My nipa hut is very small,

The plants around are a variety of all.

Turnip and eggplant, wing bean and peanut,

String bean, hyacinth bean, lima bean,

Winter melon and sponge gourd, bottle gourd and pumpkin

Plus there are also radish, mustard, onion, tomato, garlic and ginger, all around them are sesame seeds

And sesame seed around the rim.

—“Bahay Kubo”

The song suddenly reminded me of the vegetable plot my gourmet son, who cooks, has started alongside the carport. There are malunggay plants and leeks, luyang dilaw (turmeric), wansoy (coriander) and curry leaf. Also, blue ginger or galangal used in curry, which one maid said was langkawas and fortwith mixed with bagoong to eat with hot rice. It was heavenly.

Newly planted as well is a young kaffir lime tree whose leaves are used in Thai curry. Before Thai food became popular in Manila, kaffir lime leaves were only available if one of us came from Bangkok. Then Mol got wind of an apartment in Malate, vacated by a Thai national, in whose yard had been planted a kaffir tree. That’s where Mol got his first local supply.

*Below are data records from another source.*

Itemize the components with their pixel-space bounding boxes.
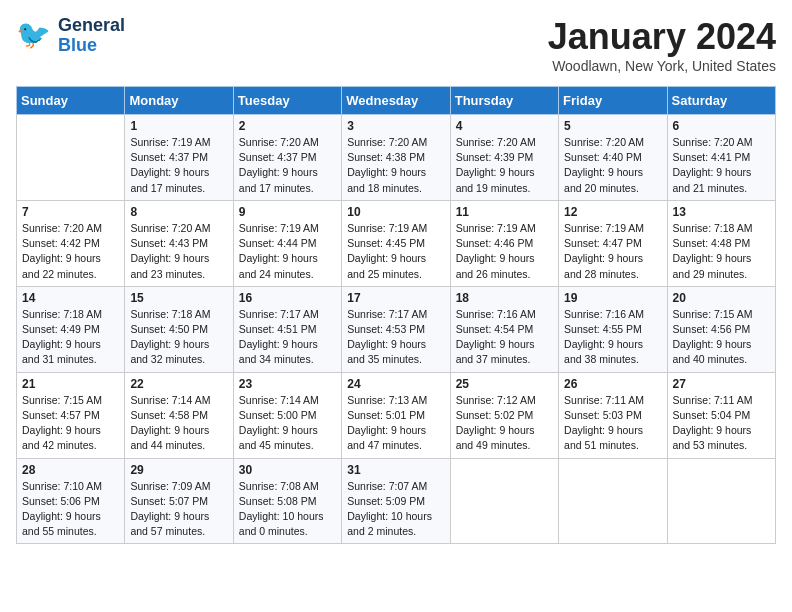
cell-line: Sunset: 4:38 PM [347, 150, 444, 165]
day-number: 24 [347, 377, 444, 391]
cell-line: Sunset: 5:00 PM [239, 408, 336, 423]
cell-line: Sunrise: 7:07 AM [347, 479, 444, 494]
cell-line: Sunset: 5:03 PM [564, 408, 661, 423]
calendar-cell: 18Sunrise: 7:16 AMSunset: 4:54 PMDayligh… [450, 286, 558, 372]
day-number: 18 [456, 291, 553, 305]
cell-content: Sunrise: 7:14 AMSunset: 5:00 PMDaylight:… [239, 393, 336, 454]
cell-line: Daylight: 9 hours [456, 251, 553, 266]
cell-content: Sunrise: 7:14 AMSunset: 4:58 PMDaylight:… [130, 393, 227, 454]
calendar-week-row: 21Sunrise: 7:15 AMSunset: 4:57 PMDayligh… [17, 372, 776, 458]
cell-line: and 45 minutes. [239, 438, 336, 453]
calendar-cell: 4Sunrise: 7:20 AMSunset: 4:39 PMDaylight… [450, 115, 558, 201]
day-number: 10 [347, 205, 444, 219]
calendar-subtitle: Woodlawn, New York, United States [548, 58, 776, 74]
cell-content: Sunrise: 7:07 AMSunset: 5:09 PMDaylight:… [347, 479, 444, 540]
calendar-cell: 6Sunrise: 7:20 AMSunset: 4:41 PMDaylight… [667, 115, 775, 201]
col-header-saturday: Saturday [667, 87, 775, 115]
cell-line: Sunset: 4:54 PM [456, 322, 553, 337]
calendar-cell [559, 458, 667, 544]
cell-line: Daylight: 9 hours [22, 423, 119, 438]
cell-content: Sunrise: 7:15 AMSunset: 4:57 PMDaylight:… [22, 393, 119, 454]
cell-line: and 34 minutes. [239, 352, 336, 367]
calendar-cell: 30Sunrise: 7:08 AMSunset: 5:08 PMDayligh… [233, 458, 341, 544]
cell-line: and 32 minutes. [130, 352, 227, 367]
cell-line: Sunrise: 7:14 AM [130, 393, 227, 408]
cell-line: Daylight: 9 hours [130, 165, 227, 180]
cell-content: Sunrise: 7:20 AMSunset: 4:39 PMDaylight:… [456, 135, 553, 196]
cell-content: Sunrise: 7:20 AMSunset: 4:42 PMDaylight:… [22, 221, 119, 282]
cell-content: Sunrise: 7:20 AMSunset: 4:43 PMDaylight:… [130, 221, 227, 282]
cell-line: Sunrise: 7:14 AM [239, 393, 336, 408]
day-number: 14 [22, 291, 119, 305]
day-number: 17 [347, 291, 444, 305]
cell-line: Sunset: 5:02 PM [456, 408, 553, 423]
cell-content: Sunrise: 7:17 AMSunset: 4:53 PMDaylight:… [347, 307, 444, 368]
day-number: 1 [130, 119, 227, 133]
cell-line: Daylight: 9 hours [347, 423, 444, 438]
cell-line: Daylight: 9 hours [564, 337, 661, 352]
cell-content: Sunrise: 7:20 AMSunset: 4:41 PMDaylight:… [673, 135, 770, 196]
cell-line: Sunrise: 7:15 AM [673, 307, 770, 322]
cell-line: Sunrise: 7:20 AM [564, 135, 661, 150]
day-number: 31 [347, 463, 444, 477]
cell-content: Sunrise: 7:19 AMSunset: 4:45 PMDaylight:… [347, 221, 444, 282]
day-number: 25 [456, 377, 553, 391]
cell-content: Sunrise: 7:15 AMSunset: 4:56 PMDaylight:… [673, 307, 770, 368]
cell-line: and 47 minutes. [347, 438, 444, 453]
day-number: 15 [130, 291, 227, 305]
day-number: 13 [673, 205, 770, 219]
cell-line: Sunrise: 7:20 AM [673, 135, 770, 150]
day-number: 3 [347, 119, 444, 133]
cell-line: Sunrise: 7:19 AM [456, 221, 553, 236]
day-number: 22 [130, 377, 227, 391]
day-number: 4 [456, 119, 553, 133]
calendar-cell: 8Sunrise: 7:20 AMSunset: 4:43 PMDaylight… [125, 200, 233, 286]
cell-line: Sunrise: 7:19 AM [239, 221, 336, 236]
cell-content: Sunrise: 7:08 AMSunset: 5:08 PMDaylight:… [239, 479, 336, 540]
calendar-header-row: SundayMondayTuesdayWednesdayThursdayFrid… [17, 87, 776, 115]
cell-content: Sunrise: 7:10 AMSunset: 5:06 PMDaylight:… [22, 479, 119, 540]
cell-line: Daylight: 9 hours [239, 337, 336, 352]
calendar-cell: 27Sunrise: 7:11 AMSunset: 5:04 PMDayligh… [667, 372, 775, 458]
day-number: 23 [239, 377, 336, 391]
cell-line: Sunset: 4:55 PM [564, 322, 661, 337]
title-block: January 2024 Woodlawn, New York, United … [548, 16, 776, 74]
cell-line: Sunset: 4:43 PM [130, 236, 227, 251]
logo: 🐦 General Blue [16, 16, 125, 56]
cell-line: Sunrise: 7:15 AM [22, 393, 119, 408]
cell-line: and 19 minutes. [456, 181, 553, 196]
calendar-week-row: 28Sunrise: 7:10 AMSunset: 5:06 PMDayligh… [17, 458, 776, 544]
cell-line: Sunrise: 7:20 AM [22, 221, 119, 236]
cell-line: Sunrise: 7:20 AM [130, 221, 227, 236]
cell-content: Sunrise: 7:18 AMSunset: 4:50 PMDaylight:… [130, 307, 227, 368]
calendar-cell: 21Sunrise: 7:15 AMSunset: 4:57 PMDayligh… [17, 372, 125, 458]
cell-content: Sunrise: 7:11 AMSunset: 5:04 PMDaylight:… [673, 393, 770, 454]
calendar-cell: 20Sunrise: 7:15 AMSunset: 4:56 PMDayligh… [667, 286, 775, 372]
cell-line: Sunrise: 7:16 AM [456, 307, 553, 322]
cell-line: Sunset: 4:44 PM [239, 236, 336, 251]
cell-line: Sunset: 4:47 PM [564, 236, 661, 251]
cell-line: and 38 minutes. [564, 352, 661, 367]
cell-line: and 42 minutes. [22, 438, 119, 453]
cell-line: Sunrise: 7:19 AM [347, 221, 444, 236]
cell-line: Sunset: 4:57 PM [22, 408, 119, 423]
cell-line: and 28 minutes. [564, 267, 661, 282]
cell-line: Daylight: 9 hours [347, 251, 444, 266]
calendar-cell: 25Sunrise: 7:12 AMSunset: 5:02 PMDayligh… [450, 372, 558, 458]
cell-line: Daylight: 9 hours [130, 423, 227, 438]
cell-line: and 0 minutes. [239, 524, 336, 539]
cell-line: Daylight: 9 hours [673, 251, 770, 266]
day-number: 6 [673, 119, 770, 133]
calendar-cell: 29Sunrise: 7:09 AMSunset: 5:07 PMDayligh… [125, 458, 233, 544]
cell-line: Sunrise: 7:17 AM [347, 307, 444, 322]
cell-content: Sunrise: 7:16 AMSunset: 4:55 PMDaylight:… [564, 307, 661, 368]
day-number: 7 [22, 205, 119, 219]
cell-line: Sunrise: 7:11 AM [564, 393, 661, 408]
cell-content: Sunrise: 7:17 AMSunset: 4:51 PMDaylight:… [239, 307, 336, 368]
calendar-week-row: 7Sunrise: 7:20 AMSunset: 4:42 PMDaylight… [17, 200, 776, 286]
cell-content: Sunrise: 7:19 AMSunset: 4:37 PMDaylight:… [130, 135, 227, 196]
calendar-cell: 28Sunrise: 7:10 AMSunset: 5:06 PMDayligh… [17, 458, 125, 544]
cell-line: Daylight: 9 hours [564, 165, 661, 180]
page-header: 🐦 General Blue January 2024 Woodlawn, Ne… [16, 16, 776, 74]
cell-line: Sunrise: 7:10 AM [22, 479, 119, 494]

Of course now there are a lot of kaffir lime trees around. Another maid had an aha! moment, too, and identified the aromatic lime as something wild growing in their province and used for perfuming the bath.

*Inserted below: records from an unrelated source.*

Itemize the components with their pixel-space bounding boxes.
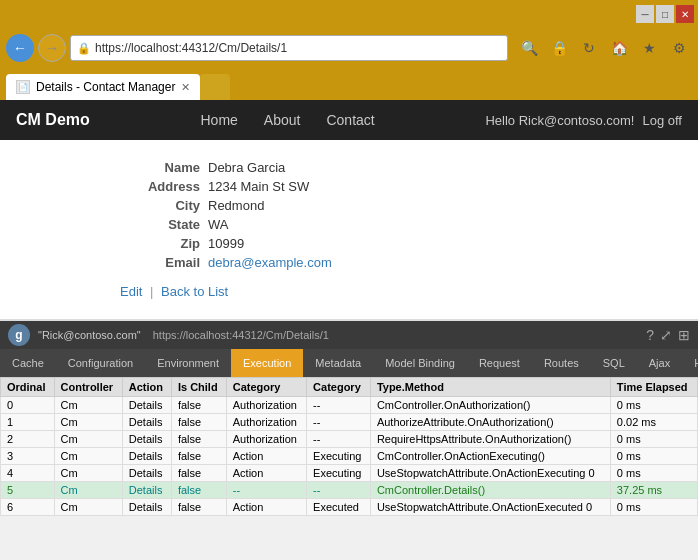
debug-url: https://localhost:44312/Cm/Details/1	[153, 329, 329, 341]
table-header-row: Ordinal Controller Action Is Child Categ…	[1, 378, 698, 397]
city-label: City	[120, 198, 200, 213]
col-is-child: Is Child	[171, 378, 226, 397]
execution-table: Ordinal Controller Action Is Child Categ…	[0, 377, 698, 516]
tab-favicon: 📄	[16, 80, 30, 94]
debug-tab-metadata[interactable]: Metadata	[303, 349, 373, 377]
search-button[interactable]: 🔍	[516, 35, 542, 61]
forward-button[interactable]: →	[38, 34, 66, 62]
address-icon: 🔒	[77, 42, 91, 55]
email-row: Email debra@example.com	[120, 255, 658, 270]
name-label: Name	[120, 160, 200, 175]
debug-tab-history[interactable]: Histo	[682, 349, 698, 377]
state-row: State WA	[120, 217, 658, 232]
back-button[interactable]: ←	[6, 34, 34, 62]
table-row: 3CmDetailsfalseActionExecutingCmControll…	[1, 448, 698, 465]
active-tab[interactable]: 📄 Details - Contact Manager ✕	[6, 74, 200, 100]
nav-home[interactable]: Home	[193, 108, 246, 132]
debug-table-wrapper: Ordinal Controller Action Is Child Categ…	[0, 377, 698, 516]
email-value[interactable]: debra@example.com	[208, 255, 332, 270]
debug-tab-model-binding[interactable]: Model Binding	[373, 349, 467, 377]
col-category2: Category	[307, 378, 371, 397]
app-nav-links: Home About Contact	[193, 108, 383, 132]
debug-tabs: Cache Configuration Environment Executio…	[0, 349, 698, 377]
back-to-list-link[interactable]: Back to List	[161, 284, 228, 299]
app-nav: CM Demo Home About Contact Hello Rick@co…	[0, 100, 698, 140]
col-action: Action	[122, 378, 171, 397]
debug-tab-routes[interactable]: Routes	[532, 349, 591, 377]
app-nav-right: Hello Rick@contoso.com! Log off	[485, 113, 682, 128]
lock-icon: 🔒	[546, 35, 572, 61]
debug-avatar: g	[8, 324, 30, 346]
debug-settings-button[interactable]: ⊞	[678, 327, 690, 343]
browser-nav-bar: ← → 🔒 https://localhost:44312/Cm/Details…	[0, 28, 698, 68]
name-row: Name Debra Garcia	[120, 160, 658, 175]
app-brand: CM Demo	[16, 111, 90, 129]
tab-close-button[interactable]: ✕	[181, 81, 190, 94]
table-row: 2CmDetailsfalseAuthorization--RequireHtt…	[1, 431, 698, 448]
table-row: 5CmDetailsfalse----CmController.Details(…	[1, 482, 698, 499]
debug-header-actions: ? ⤢ ⊞	[646, 327, 690, 343]
col-time-elapsed: Time Elapsed	[610, 378, 697, 397]
table-row: 4CmDetailsfalseActionExecutingUseStopwat…	[1, 465, 698, 482]
col-controller: Controller	[54, 378, 122, 397]
debug-tab-environment[interactable]: Environment	[145, 349, 231, 377]
settings-button[interactable]: ⚙	[666, 35, 692, 61]
nav-contact[interactable]: Contact	[318, 108, 382, 132]
debug-tab-request[interactable]: Request	[467, 349, 532, 377]
debug-tab-execution[interactable]: Execution	[231, 349, 303, 377]
nav-about[interactable]: About	[256, 108, 309, 132]
contact-details-table: Name Debra Garcia Address 1234 Main St S…	[120, 160, 658, 270]
state-label: State	[120, 217, 200, 232]
state-value: WA	[208, 217, 228, 232]
contact-actions: Edit | Back to List	[120, 284, 658, 299]
debug-header: g "Rick@contoso.com" https://localhost:4…	[0, 321, 698, 349]
minimize-button[interactable]: ─	[636, 5, 654, 23]
table-row: 1CmDetailsfalseAuthorization--AuthorizeA…	[1, 414, 698, 431]
debug-panel: g "Rick@contoso.com" https://localhost:4…	[0, 319, 698, 516]
city-row: City Redmond	[120, 198, 658, 213]
debug-tab-configuration[interactable]: Configuration	[56, 349, 145, 377]
zip-value: 10999	[208, 236, 244, 251]
favorites-button[interactable]: ★	[636, 35, 662, 61]
city-value: Redmond	[208, 198, 264, 213]
nav-actions: 🔍 🔒 ↻ 🏠 ★ ⚙	[516, 35, 692, 61]
address-text: https://localhost:44312/Cm/Details/1	[95, 41, 287, 55]
address-row: Address 1234 Main St SW	[120, 179, 658, 194]
actions-separator: |	[150, 284, 157, 299]
contact-section: Name Debra Garcia Address 1234 Main St S…	[0, 140, 698, 319]
home-button[interactable]: 🏠	[606, 35, 632, 61]
debug-tab-ajax[interactable]: Ajax	[637, 349, 682, 377]
address-label: Address	[120, 179, 200, 194]
email-label: Email	[120, 255, 200, 270]
address-bar[interactable]: 🔒 https://localhost:44312/Cm/Details/1	[70, 35, 508, 61]
zip-row: Zip 10999	[120, 236, 658, 251]
zip-label: Zip	[120, 236, 200, 251]
col-category1: Category	[226, 378, 306, 397]
logout-link[interactable]: Log off	[642, 113, 682, 128]
close-button[interactable]: ✕	[676, 5, 694, 23]
col-ordinal: Ordinal	[1, 378, 55, 397]
table-row: 6CmDetailsfalseActionExecutedUseStopwatc…	[1, 499, 698, 516]
edit-link[interactable]: Edit	[120, 284, 142, 299]
app-content: CM Demo Home About Contact Hello Rick@co…	[0, 100, 698, 516]
debug-user: "Rick@contoso.com"	[38, 329, 141, 341]
table-row: 0CmDetailsfalseAuthorization--CmControll…	[1, 397, 698, 414]
debug-expand-button[interactable]: ⤢	[660, 327, 672, 343]
tab-bar: 📄 Details - Contact Manager ✕	[0, 68, 698, 100]
refresh-button[interactable]: ↻	[576, 35, 602, 61]
tab-title: Details - Contact Manager	[36, 80, 175, 94]
debug-tab-cache[interactable]: Cache	[0, 349, 56, 377]
logged-in-user: Hello Rick@contoso.com!	[485, 113, 634, 128]
name-value: Debra Garcia	[208, 160, 285, 175]
browser-chrome: ─ □ ✕ ← → 🔒 https://localhost:44312/Cm/D…	[0, 0, 698, 100]
debug-tab-sql[interactable]: SQL	[591, 349, 637, 377]
new-tab-button[interactable]	[200, 74, 230, 100]
title-bar: ─ □ ✕	[0, 0, 698, 28]
col-type-method: Type.Method	[370, 378, 610, 397]
maximize-button[interactable]: □	[656, 5, 674, 23]
address-value: 1234 Main St SW	[208, 179, 309, 194]
debug-help-button[interactable]: ?	[646, 327, 654, 343]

I am, as usual, sitting under the bower in a spot of sun. The fantail birds are back, raping the orange flowers of their honey. Two tiny white butterflies flit back and forth over the ferns. It is a beautiful day.

No horticultural aptitude

The garden is now so much more beautiful since Mol’s wife Lilli-Ann took it over. She has planted a lot of flowers in between the greens and now it is dotted with pink, orange and yellow dendrobiums, tall red torch ginger, and violet flowered creepers. Even my small dry fountain has been planted to anthuriums.

I enjoy having no horticultural aptitude. When a rare flower blooms, all I can do is clap. And when the ipil tree rains fine yellow blooms on my head, I think it is a curtain call and I take a bow.

In a big vat in the garden live two turtles. They are the same turtles received by Mol’s kids as children’s party giveaways. They have been with us about four or five years. The turtles have grown from dipping-saucer size to dinner-plate size. They are regularly supplied fish food, always imprisoned, always safe in that vat. The water never overflows even when all around it is flooding the whole earth. I sometimes wonder if the turtles do not get cold or lonely in their eternal prison, when the sky is gloomy and there’s trouble in the land.

There have been more cruel gifts in children’s parties than turtles, like baby rabbits and yellow ducklings that have no chance of surviving in kids’ hands. There must be a special place in purgatory for hostesses who give such party favors.

Once, long ago, a monkey appeared in our property. It walked back and forth on the roof of our low carport. It wasn’t at all like the simian in Jose Rizal’s “Monkey and the Turtle” folk tale. This one wasn’t mean, it was hungry.

Whenever we saw it, we would run to the fridge and scrounge for bananas or avocados, and if none, even bread or leftover pudding or pork chops to give to the monkey on the roof. The boys noticed that it had a broken strap still tied to its waist. It must have been somebody’s pet that had escaped.

The monkey appeared each morning, swinging from tree to tree and from yard to yard. It had become the neighborhood pet, and I like to think everyone fed it. Then one day the monkey didn’t show up anymore. I suspect someone in the neighborhood, possibly even its owner, had caught it and chained it back to its bamboo pole. Someone who couldn’t stand seeing such freedom in man or beast.